I have two questions.

I wanted to write a function that solves an equation:

int equation() {
    int n, r, s;

    printf("\nEnter the value of N: ");
    scanf("%d", &n);

    printf("Enter the value of R: ");
    scanf("%d", &r);

    printf("Enter the value of S: ");
    scanf("%d", &s);

    int i, j, k;
    int c = 0;
    int a[r], b[s];

    a[0] = 1;
    for (i = 1; i <= r; i++) {
        a[i] = a[i-1] * ((((i * i * i) * 3) + 5) / (i * i));
    }

    for (j = 1; j <= s; j++) {
        b[j] = b[j-1] + sqrt(3 * (j * j * j) + j + 2) / (2 * j);
    }
    // The last for loop
    for (k = 1; k <= n; k++) {
        c += a[k] / b[k];
    }

    printf("Result: %d \n \n", c);

    return c;
}

It works well if the last for loop has this line in it:

printf("%d, %d, %d", c, a[k], b[k]);

But if the last one doesn't have the line above, it returns 0. What can be the problem?

Expected values:

n, r, s = 1 the result should be 8.

n, r, s = 2 the result should be 36.

n, r, s = 3 the result should be 204.

I get these values if I write the printf line into the last for.

Also I want to ask another question. When I change this line

a[i] = a[i-1] * ((((i * i * i) * 3) + 5) / (i * i));

to this

a[i] = a[i-1] * ((((pow(i, 3) * 3) + 5) / (i * i));

it gives me a different result. Why?

Thanks.

Answer 1

The result in c is zero regardless of the printf() - the loop does not work with or without the printf - you are misinterpreting the your own debug output - a newline in the printf would help. For example the output for n=5, r=5, s=5 when the line:

printf("*** %d, %d, %d\n", c, a[k], b[k]);

is included in the loop is:

*** 0, 8, -144230090
*** 0, 56, -144230088
*** 0, 504, -144230086
*** 0, 6048, -144230084
*** 0, 90720, -144230082
Result: 0 

Note the that c is always zero.

The problem is that you are performing integer arithmetic, and the fractional part is lost. Integer division truncating the fractional part, rounding toward zero. For example 1/2 == 0, 5/2 == 2.
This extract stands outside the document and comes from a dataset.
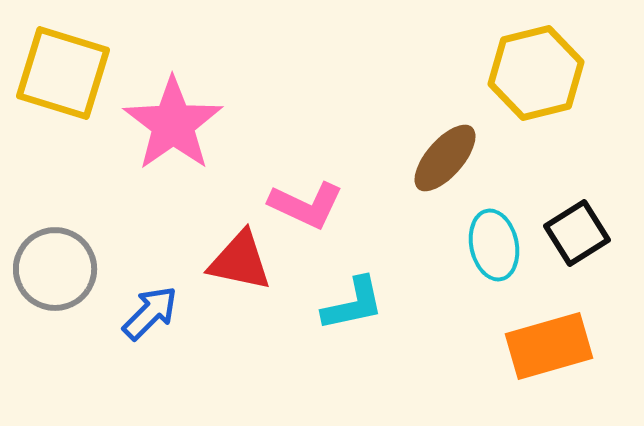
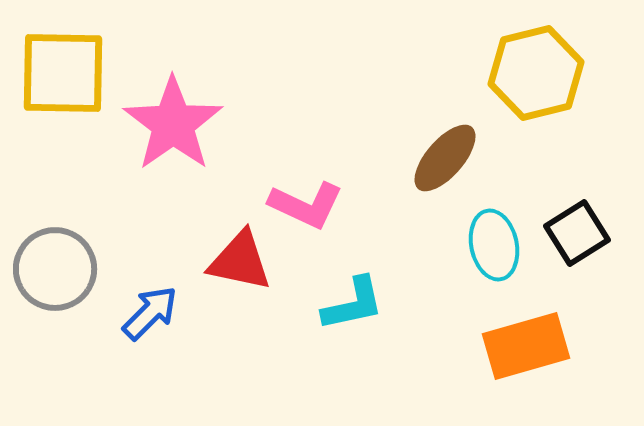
yellow square: rotated 16 degrees counterclockwise
orange rectangle: moved 23 px left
You should change the data types of c, a, b and the function itself to double.

Answer 2

Integer arithmetic vs floating point arithmetic.

The first expression ((((i * i * i) * 3) + 5) / (i * i)) uses integer arithmetic, therefore integer division. The second expression ((((pow(i, 3)) * 3) + 5) / (i * i)), because pow() is defined to return a double will be evaluated using floating point arithmetic and therefore will return a floating point value. This value multiplied by integer a[i-1] likely gives a different result, itself converted back to int for storage into a[i].
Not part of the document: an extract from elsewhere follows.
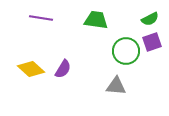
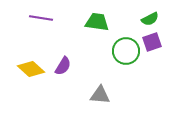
green trapezoid: moved 1 px right, 2 px down
purple semicircle: moved 3 px up
gray triangle: moved 16 px left, 9 px down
The second loop refers to b[0] that has not been initialized. The whole computation depends on this value, changing the code before or after that may change the random value that happens to be there in the absence of any initialization and cause the code to appear to work. Initialize b[0] to what it should be and run your tests again. Use my version below with double arithmetic for that.

For your problem, you should use double type instead of int for a[], b[] and c, convert the integers to double with a cast (double) and use floating point constants 3.0 and 5.0 to force floating point computation:

double equation(void) {
    int n, r, s;

    printf("\nEnter the value of N: ");
    if (scanf("%d", &n) != 1) return -1;

    printf("Enter the value of R: ");
    if (scanf("%d", &r) != 1) return -1;

    printf("Enter the value of S: ");
    if (scanf("%d", &s) != 1) return -1;

    if (r < n || s < n) {
        printf("Invalid values, N must be greater or equal to noth R and S\n");
        return -1;
    }

    int i, j, k;
    double c = 0.0;
    double a[r+1], b[s+1];

    a[0] = 1.0;
    for (i = 1; i <= r; i++) {
        a[i] = a[i-1] * (((((double)i * i * i) * 3.0) + 5.0) /
                         ((double)i * i));
    }

    b[0] = 1.0; // you forgot to initialize b[0], what should it be?
    for (j = 1; j <= s; j++) {
        b[j] = b[j-1] + sqrt(3.0 * ((double)j * j * j) + j + 2.0) / (2.0 * j);
    }

    // The last for loop
    for (k = 1; k <= n; k++) {
        c += a[k] / b[k];
    }

    printf("Result: %f\n\n", c);

    return c;
}